Reputation: 59
I have asked this question before but haven't found an answer yet. I am trying to create a bar group in SAS which shows the percentage of patients that received a test by category and within in bar, show the location where the tests were received (location). My dataset looks like this:
Category Test Test_location
High Risk 1 Site 1
Intermediate Risk 1 Site 2
Low Risk 0 .
Intermediate Risk 0 .
High Risk 1 Site 3
Where each patient is listed with the risk classification they have been assigned to (variable 'Category'), an indicator variable that shows whether or not they received a test (variable 'test' where '1'=received test and '0'=did not receive test) and, if they received a test, where that test took place (variable 'test_location').

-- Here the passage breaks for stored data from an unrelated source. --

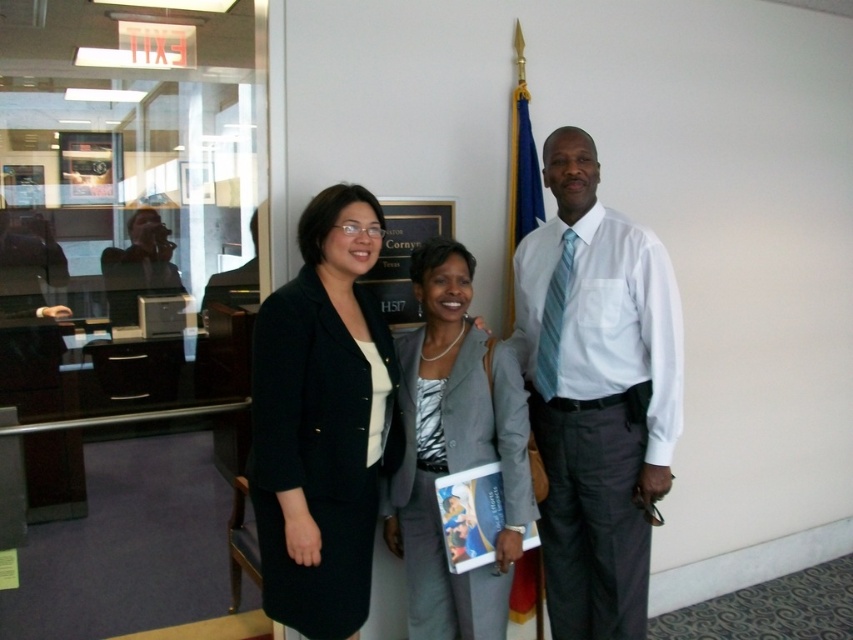 Based on the scene description, which object has a smaller width between the white glossy shirt at center and the matte black laptop at left?

The white glossy shirt at center has a lesser width compared to the matte black laptop at left.

Based on the scene description, where is the black woolen blazer at center located in the image?

The black woolen blazer at center is located at point 0.706 on the horizontal axis and 0.374 on the vertical axis.

You are a photographer adjusting the camera settings to ensure all subjects are in focus. The camera has a depth of field that can cover 10 inches. Are the black woolen blazer at center and the gray fabric suit at center within the same depth of field?

The black woolen blazer at center is 9.91 inches away from the gray fabric suit at center. Since the distance is less than the camera depth of field of 10 inches, both are within the same depth of field and will be in focus. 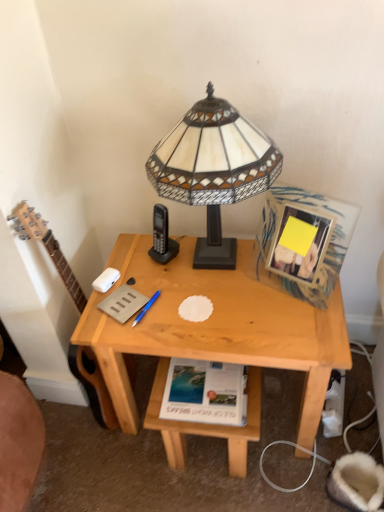 Identify the location of vacant space in front of wooden acoustic guitar at left. The width and height of the screenshot is (384, 512). (102, 466). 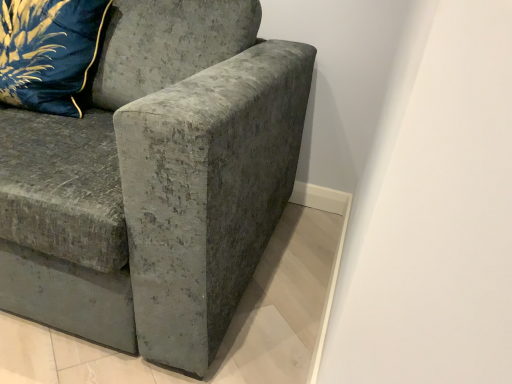 Question: From the image's perspective, is velvet blue pillow at upper left located above or below velvet gray couch at center?

Choices:
 (A) below
 (B) above

Answer: (B)

Question: Is velvet blue pillow at upper left to the left or to the right of velvet gray couch at center in the image?

Choices:
 (A) right
 (B) left

Answer: (B)

Question: From a real-world perspective, relative to velvet gray couch at center, is velvet blue pillow at upper left vertically above or below?

Choices:
 (A) above
 (B) below

Answer: (A)

Question: Would you say velvet gray couch at center is inside or outside velvet blue pillow at upper left?

Choices:
 (A) outside
 (B) inside

Answer: (A)

Question: Considering the relative positions of velvet gray couch at center and velvet blue pillow at upper left in the image provided, is velvet gray couch at center to the left or to the right of velvet blue pillow at upper left?

Choices:
 (A) left
 (B) right

Answer: (B)

Question: From a real-world perspective, is velvet gray couch at center above or below velvet blue pillow at upper left?

Choices:
 (A) above
 (B) below

Answer: (B)

Question: From the image's perspective, is velvet gray couch at center positioned above or below velvet blue pillow at upper left?

Choices:
 (A) below
 (B) above

Answer: (A) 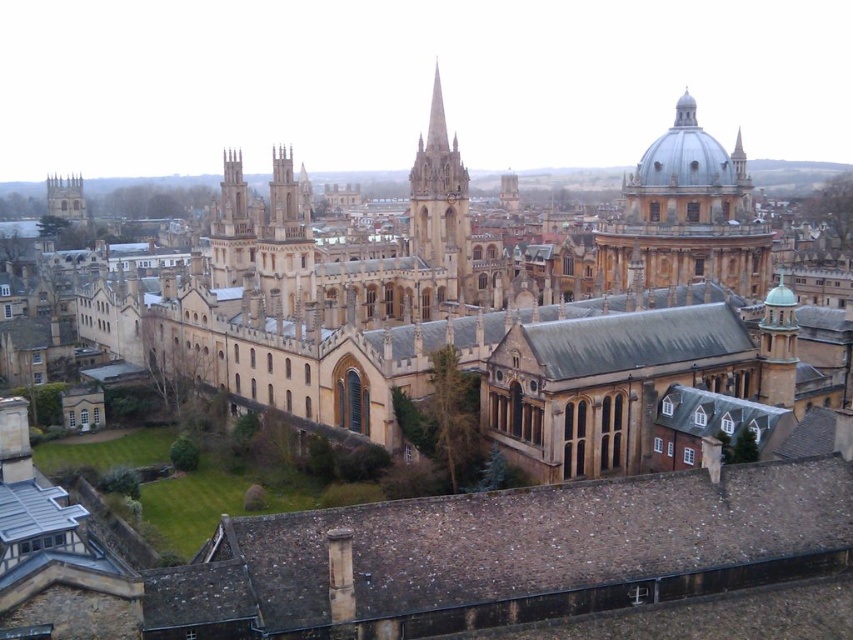 You are standing on the lawn looking towards the historic university buildings. You notice two domes in the upper right corner of your view. Which dome, the smooth stone dome at upper right or the smooth gray dome at upper right, appears closer to you?

The smooth stone dome at upper right appears closer because the smooth gray dome at upper right is positioned behind it. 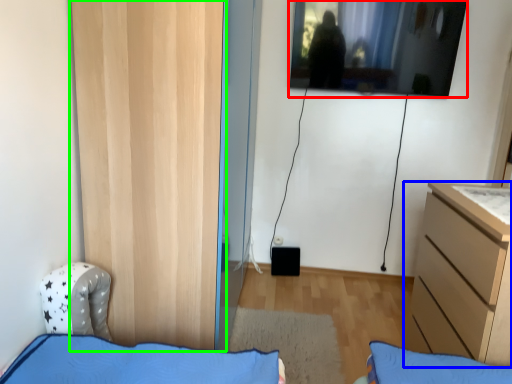 Question: Based on their relative distances, which object is farther from window (highlighted by a red box)? Choose from chest of drawers (highlighted by a blue box) and door (highlighted by a green box).

Choices:
 (A) chest of drawers
 (B) door

Answer: (B) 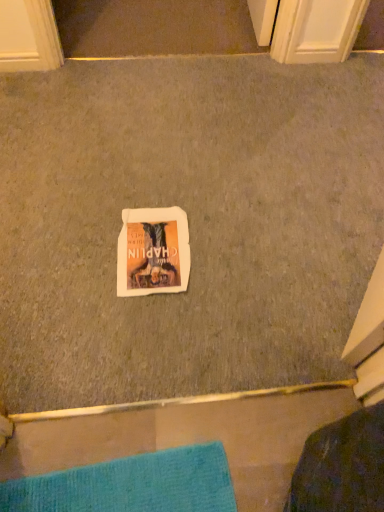 I want to click on empty space that is ontop of white paper towel at center, so click(x=194, y=174). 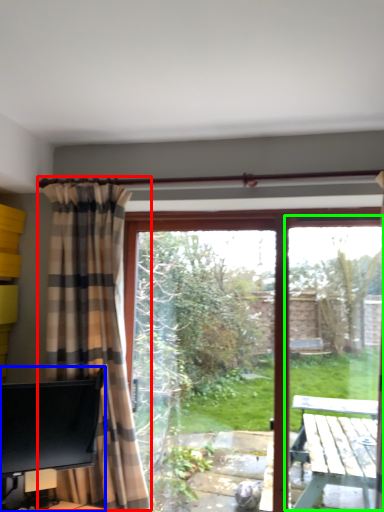 Question: Estimate the real-world distances between objects in this image. Which object is farther from curtain (highlighted by a red box), desk (highlighted by a blue box) or screen door (highlighted by a green box)?

Choices:
 (A) desk
 (B) screen door

Answer: (B) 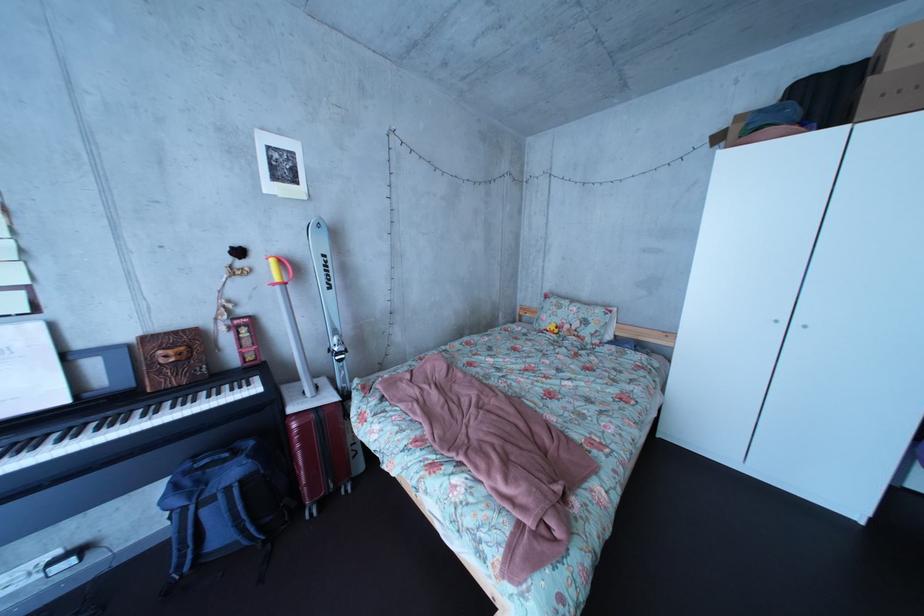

I want to create a bar graph with the categories on the x axis and the yaxis showing the percentage of patients who got a test (test=1), and then each bar shaded to show the composition of patients who got a test in each category for location (ie: how many tests occurred in Site 1, 2 and 3).
I have the below code, but it is not giving me the percentages that I want. It gives me a pct_col output of test*category, and I want pct_row. In other words, I want the y axis to measure the percentage of patients with testing out of the total number of patients in each category, not out of all patients who receiving testing in any category like it is giving me.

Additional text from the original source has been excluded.